The apartment looked different with Ed gone - artificial, like a stage set. It had often amused her that someone who cared so little about his personal appearance should have such a neat, picture-book domicile. Almost as if he had decorated it for her and not himself. But of course that was crazy. Wasn't it?
It occurred to her again, as if for the first time, how much she liked the chair she sat in when they studied or watched TV. It was just right, the way Baby Bear's chair had been for Goldilocks. Not too hard, not too soft. Just right. Like everything else she associated with Ed.
There were two doors opening off the living room. One went to the kitchenette, the other to his bedroom. The wind whistled outside, making the old apartment building creak and settle.
In the bedroom, she stared at the brass bed. It looked neither too hard nor too soft, but just right. An insidious voice smirked: It's almost too perfect, isn't it?

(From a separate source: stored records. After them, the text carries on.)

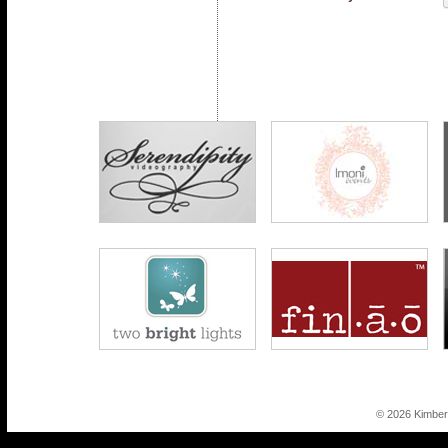
© 2026 Kimber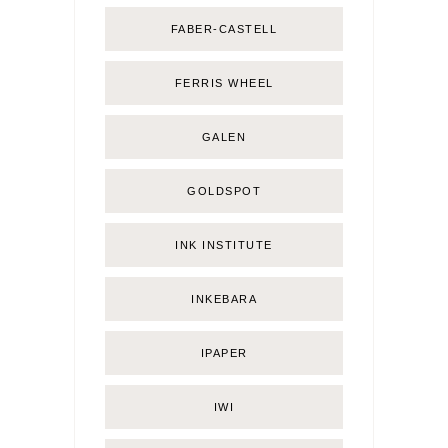
FABER-CASTELL
FERRIS WHEEL
GALEN
GOLDSPOT
INK INSTITUTE
INKEBARA
IPAPER
IWI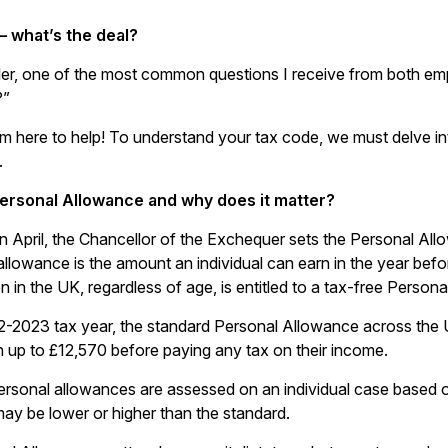
– what’s the deal?
ler, one of the most common questions I receive from both e
?”
I’m here to help! To understand your tax code, we must delve 
.
Personal Allowance and why does it matter?
in April, the Chancellor of the Exchequer sets the Personal Al
allowance is the amount an individual can earn in the year befo
 in the UK, regardless of age, is entitled to a tax-free Person
2-2023 tax year, the standard Personal Allowance across the U
 up to £12,570 before paying any tax on their income.
rsonal allowances are assessed on an individual case based 
ay be lower or higher than the standard.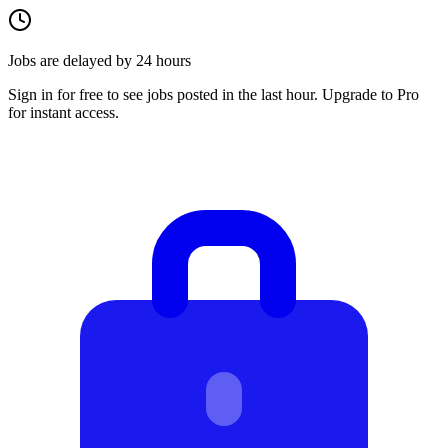
Jobs are delayed by 24 hours
Sign in for free to see jobs posted in the last hour. Upgrade to Pro
for instant access.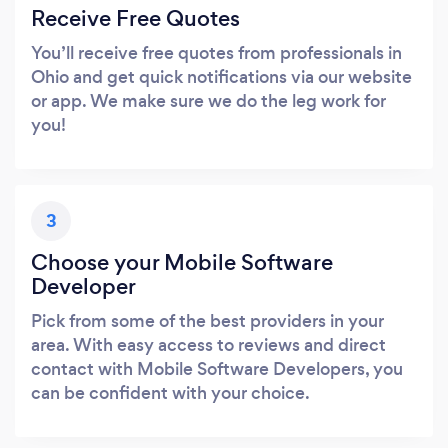
Receive Free Quotes
You’ll receive free quotes from professionals in
Ohio and get quick notifications via our website
or app. We make sure we do the leg work for
you!
3
Choose your Mobile Software
Developer
Pick from some of the best providers in your
area. With easy access to reviews and direct
contact with Mobile Software Developers, you
can be confident with your choice.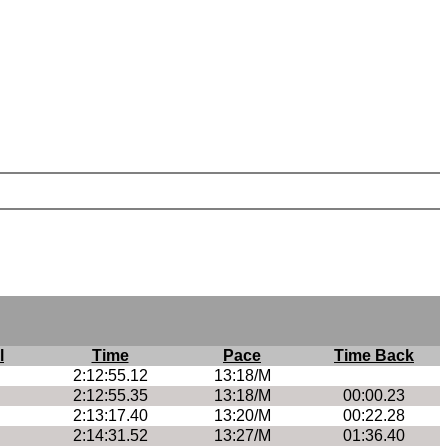
l
Time
Pace
Time Back
2:12:55.12
13:18/M
2:12:55.35
13:18/M
00:00.23
2:13:17.40
13:20/M
00:22.28
2:14:31.52
13:27/M
01:36.40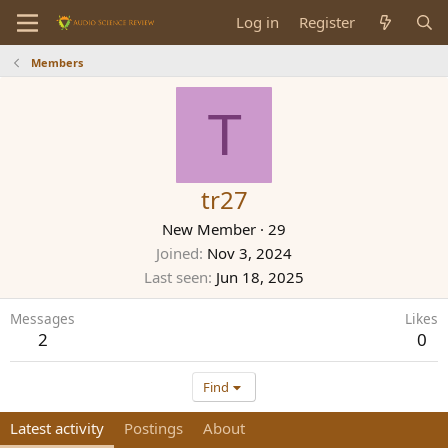
Log in
Register
Members
T
tr27
New Member
·
29
Joined
Nov 3, 2024
Last seen
Jun 18, 2025
Messages
Likes
2
0
Find
Latest activity
Postings
About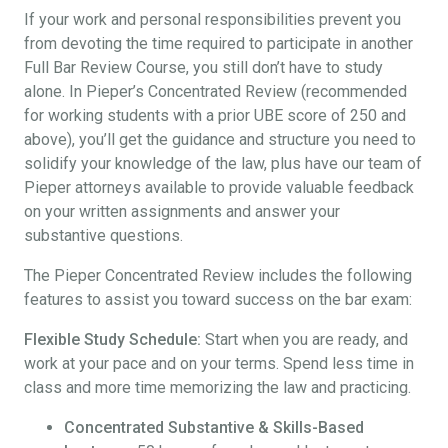
If your work and personal responsibilities prevent you
from devoting the time required to participate in another
Full Bar Review Course, you still don’t have to study
alone. In Pieper’s Concentrated Review (recommended
for working students with a prior UBE score of 250 and
above), you’ll get the guidance and structure you need to
solidify your knowledge of the law, plus have our team of
Pieper attorneys available to provide valuable feedback
on your written assignments and answer your
substantive questions.
The Pieper Concentrated Review includes the following
features to assist you toward success on the bar exam:
Flexible Study Schedule:
Start when you are ready, and
work at your pace and on your terms. Spend less time in
class and more time memorizing the law and practicing.
Concentrated Substantive & Skills-Based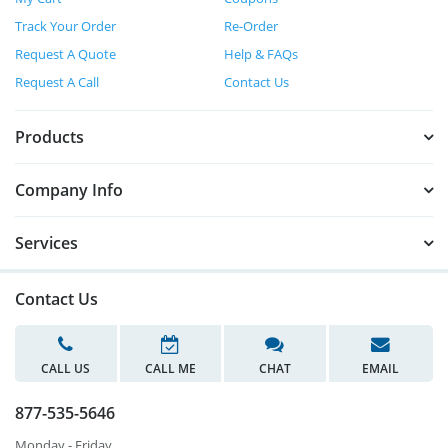
Track Your Order
Re-Order
Request A Quote
Help & FAQs
Request A Call
Contact Us
Products
Company Info
Services
Contact Us
CALL US
CALL ME
CHAT
EMAIL
877-535-5646
Monday - Friday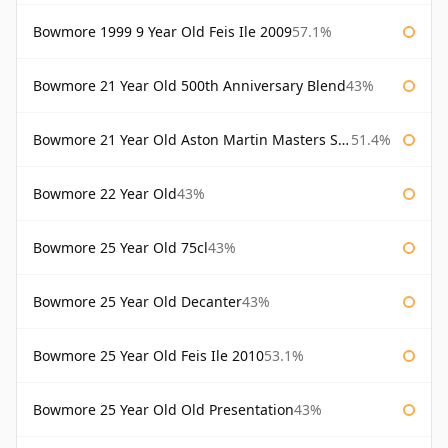
Bowmore 1999 9 Year Old Feis Ile 2009
57.1%
Bowmore 21 Year Old 500th Anniversary Blend
43%
Bowmore 21 Year Old Aston Martin Masters Selection 2024
51.4%
Bowmore 22 Year Old
43%
Bowmore 25 Year Old 75cl
43%
Bowmore 25 Year Old Decanter
43%
Bowmore 25 Year Old Feis Ile 2010
53.1%
Bowmore 25 Year Old Old Presentation
43%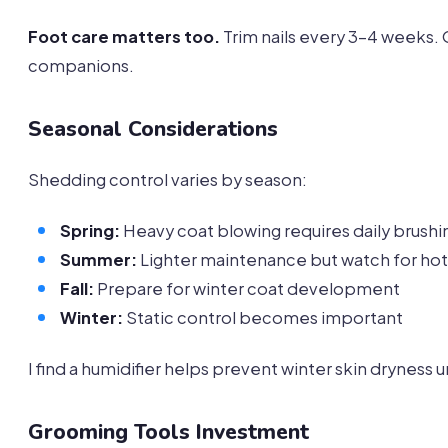
Foot care matters too.
Trim nails every 3-4 weeks. O
companions.
Seasonal Considerations
Shedding control varies by season:
Spring:
Heavy coat blowing requires daily brushi
Summer:
Lighter maintenance but watch for hot
Fall:
Prepare for winter coat development
Winter:
Static control becomes important
I find a humidifier helps prevent winter skin dryness 
Grooming Tools Investment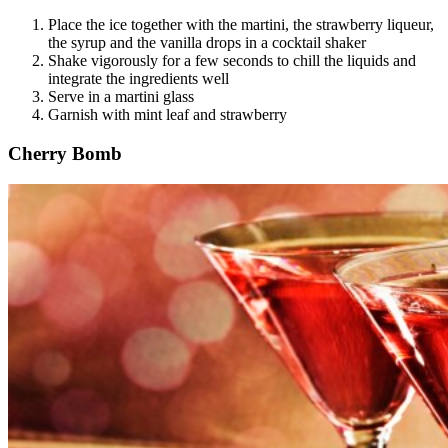
Place the ice together with the martini, the strawberry liqueur,
the syrup and the vanilla drops in a cocktail shaker
Shake vigorously for a few seconds to chill the liquids and
integrate the ingredients well
Serve in a martini glass
Garnish with mint leaf and strawberry
Cherry Bomb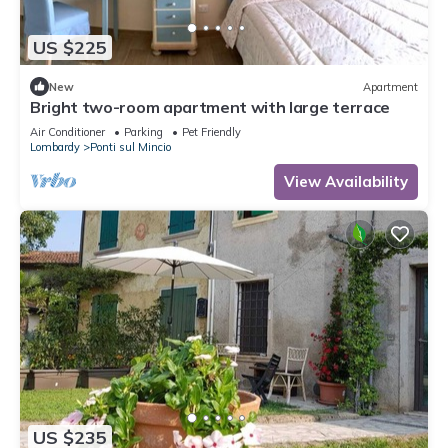
US $225
New
Apartment
Bright two-room apartment with large terrace
Air Conditioner
Parking
Pet Friendly
Lombardy
Ponti sul Mincio
View Availability
US $235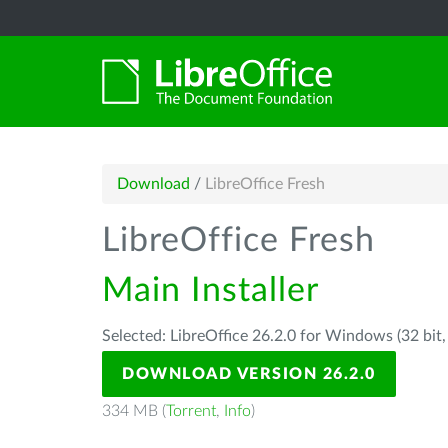
Download
/
LibreOffice Fresh
LibreOffice Fresh
Main Installer
Selected: LibreOffice 26.2.0 for Windows (32 bit
DOWNLOAD VERSION 26.2.0
334 MB (
Torrent
,
Info
)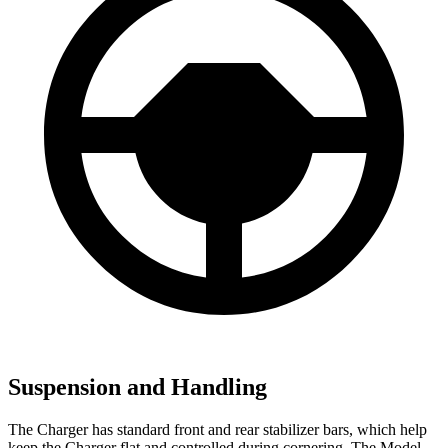
Suspension and Handling
The Charger has standard front and rear stabilizer bars, which help
keep the Charger flat and controlled during cornering. The Model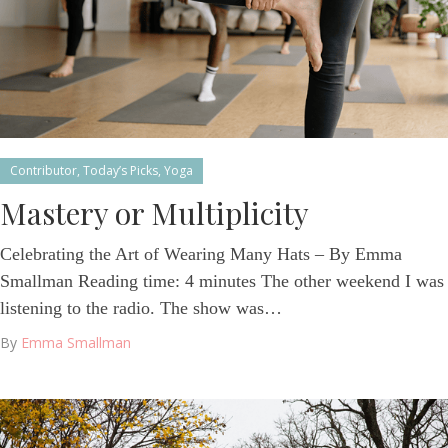
Contributor
,
Today’s Picks
,
Yoga
Mastery or Multiplicity
Celebrating the Art of Wearing Many Hats – By Emma
Smallman Reading time: 4 minutes The other weekend I was
listening to the radio. The show was…
By
Emma Smallman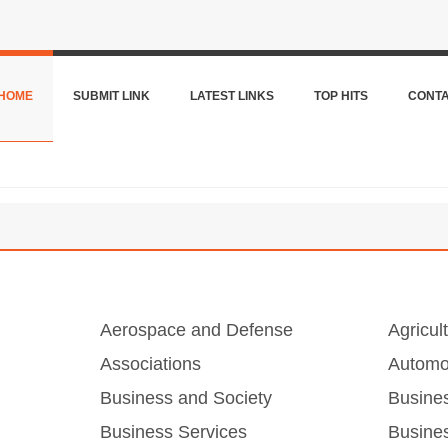
HOME
SUBMIT LINK
LATEST LINKS
TOP HITS
CONT
Aerospace and Defense
Agricul
Associations
Automo
Business and Society
Busine
Business Services
Busines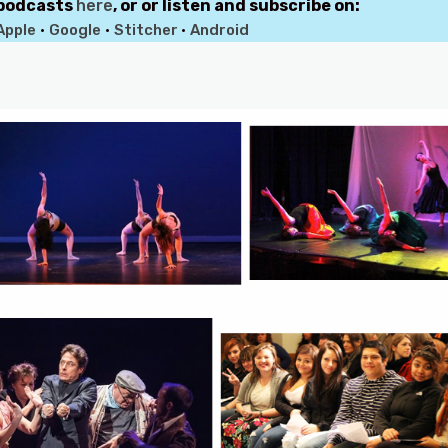
 podcasts
here
, or or listen and subscribe on:
Apple
•
Google
•
Stitcher
•
Android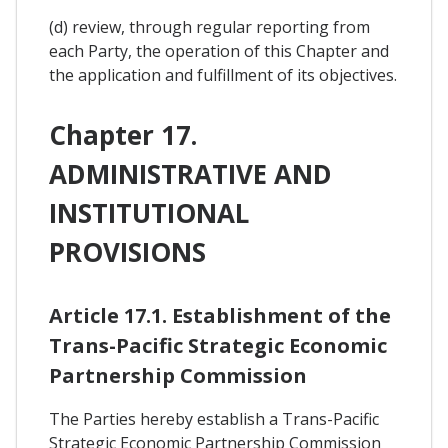
(d) review, through regular reporting from
each Party, the operation of this Chapter and
the application and fulfillment of its objectives.
Chapter 17.
ADMINISTRATIVE AND
INSTITUTIONAL
PROVISIONS
Article 17.1. Establishment of the
Trans-Pacific Strategic Economic
Partnership Commission
The Parties hereby establish a Trans-Pacific
Strategic Economic Partnership Commission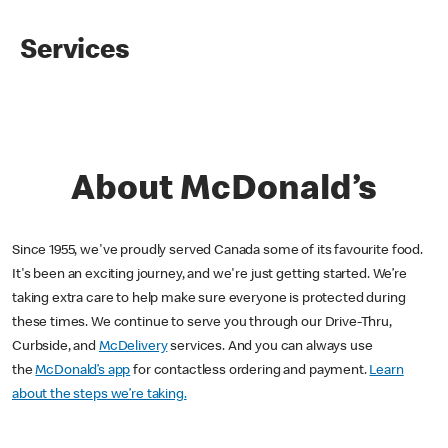
Services
About McDonald’s
Since 1955, we've proudly served Canada some of its favourite food.
It's been an exciting journey, and we're just getting started. We’re
taking extra care to help make sure everyone is protected during
these times. We continue to serve you through our Drive-Thru,
Curbside, and
McDelivery
services. And you can always use
the
McDonald’s app
for contactless ordering and payment.
Learn
about the steps we’re taking.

She went to the bookcase and ran her eye aimlessly over the titles. One jumped at her eyes and she pulled it out:
Dance Crazes of the Fifties.
The book opened cleanly to a point some three-quarters through. A section titled 'The Stroll' had been circled heavily in red grease pencil and in the margin the word BETH had been written in large, almost accusatory letters. I ought to go now, she told herself. I can still save something. If he came back now I could never look him in the face again and Alice would win. Then she'd really get her money's worth.
But she couldn't stop, and knew it. Things had gone too far.
She went to the closet and turned the knob, but it didn't give. Locked.
On the off chance, she stood on tiptoe again and felt along the top of the door. And her fingers felt a key. She took it down and somewhere inside a voice said very clearly: Don't do this. She thought of Bluebeard's wife and what she had found when she opened the wrong door. But it was indeed too late; if she didn't proceed now she would always wonder. She opened the closet.
And had the strangest feeling that this was where the real Ed Hamner, Jr. had been hiding all the time.
The closet was a mess - a jumbled rickrack of clothes, books, an unstrung tennis racket, a pair of tattered tennis shoes, old prelims and reports tossed helter-skelter, a spilled pouch of Borkum Riff pipe tobacco. His green fatigue jacket had been flung in the far corner.
She picked up one of the books and blinked-at the title. The Golden Bough. Another. Ancient Rites, Modern Mysteries. Another. Haitian Voodoo. And a last one, bound in old, cracked leather, the title almost rubbed off the binding by much handling, smelling vaguely like rotted fish: Necronomicon. She opened it at random, gasped, and flung it away, the obscenity still hanging before her eyes. -
More to regain her composure than anything else, she reached for the green fatigue jacket, not admitting to herself that she meant to go through its pockets. But as she lifted it she saw something else. A small tin box . .
Curiously, she picked it up and turned it over in her hands, hearing things rattle inside. It was the kind of box a young boy might choose to keep his treasures in. Stamped in raised letters on the tin bottom were the words 'Bridgeport Candy Co.' She opened it.
The doll was on top. The Elizabeth doll.